RARA-AVIS: zebra crossings/UK noir

From: Carrie Pruett ( pruettc@hotmail.com)
Date: 12 Jun 2002


>zebra walk -- crosswalk?

there's a great line in one of Douglas Adams' books, referring to a philosopher who is so clever he proves that black is white and gets himself killed at the next zebra crossing. I read this as a kid and was rather crushed years later to discover it just meant a crosswalk and didn't involve the philosopher being trampled by zebras (which, incidentally, I believe are ZEB-ras in the UK and ZEE-bras in the US).

The one I've always been a little vague on is "punter" which seems to mean customer in some contexts and "gambler" in others, but I may just have been reading about customers in a bookmaker's shop and gotten confused.

on topic (no really) - an interesting writer who arguably belongs in UK noir is Stephen Booth.
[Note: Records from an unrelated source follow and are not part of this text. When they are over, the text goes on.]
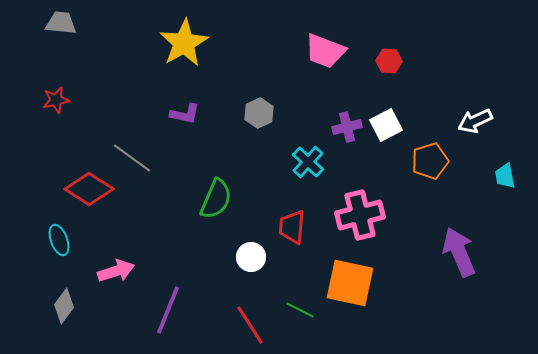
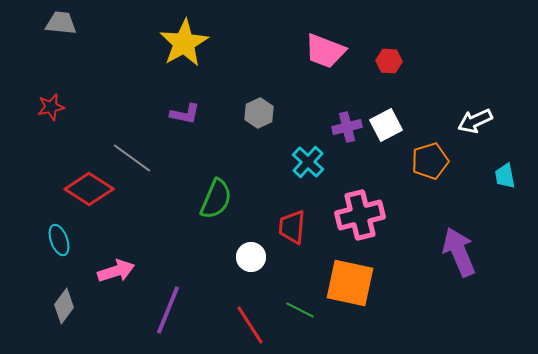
red star: moved 5 px left, 7 px down
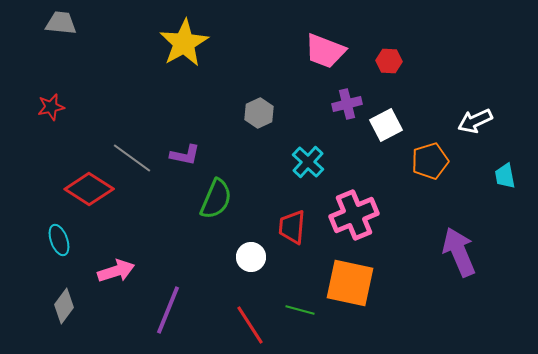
purple L-shape: moved 41 px down
purple cross: moved 23 px up
pink cross: moved 6 px left; rotated 9 degrees counterclockwise
green line: rotated 12 degrees counterclockwise
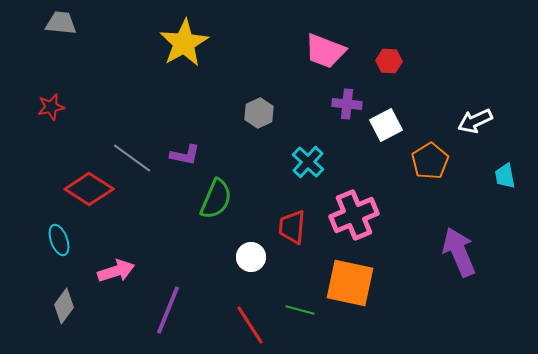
purple cross: rotated 20 degrees clockwise
orange pentagon: rotated 15 degrees counterclockwise
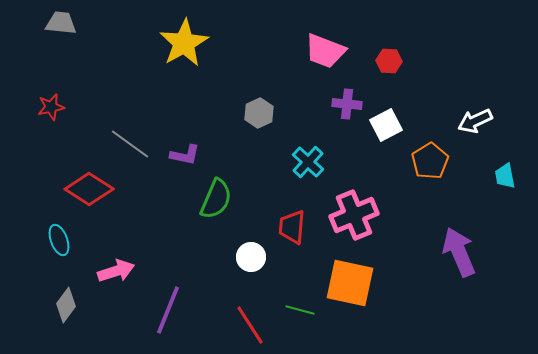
gray line: moved 2 px left, 14 px up
gray diamond: moved 2 px right, 1 px up
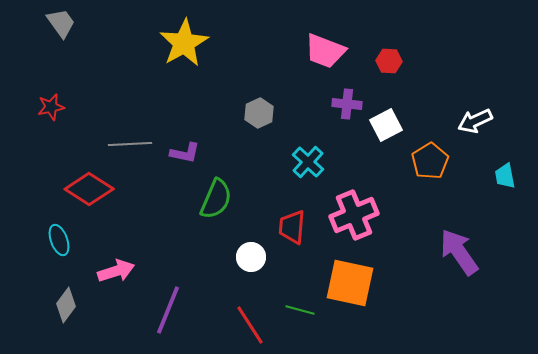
gray trapezoid: rotated 48 degrees clockwise
gray line: rotated 39 degrees counterclockwise
purple L-shape: moved 2 px up
purple arrow: rotated 12 degrees counterclockwise
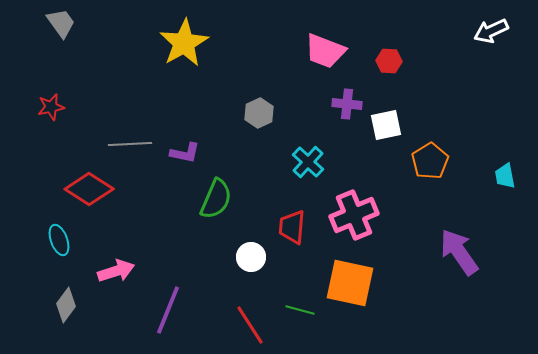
white arrow: moved 16 px right, 90 px up
white square: rotated 16 degrees clockwise
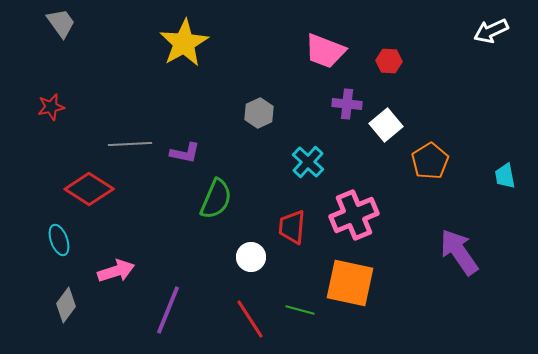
white square: rotated 28 degrees counterclockwise
red line: moved 6 px up
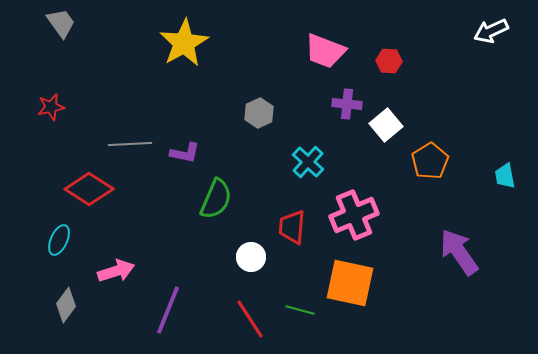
cyan ellipse: rotated 44 degrees clockwise
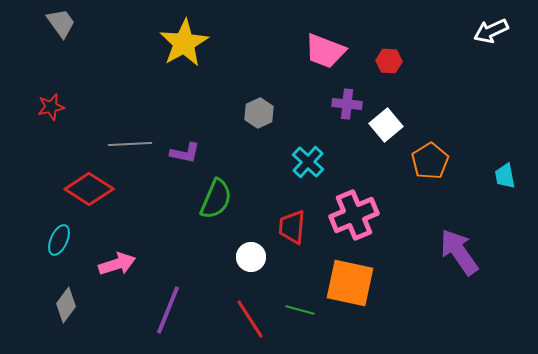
pink arrow: moved 1 px right, 7 px up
He writes rural police procedurals, starting with "Black Dog"; I think Stephen would consider his work more in the vein of psychological suspense in the Ruth Rendell tradition but there are elements of noir as well. "Black Dog" has been much discussed in some circles recently, since it has a police captain ranting about the propensity of men walking dogs to find bodies that elude police search teams. As our friends in DC have cause to remember.

I don't know if anybody's mentioned Val McDermid; she has several series and some standalones - some are more Rendellesque, but from what I'd sampled the Kate Branigan series is pretty hardboiled. The heroine is a smartmouthed young woman, and the milieu is the Manchester nightclub/music scene.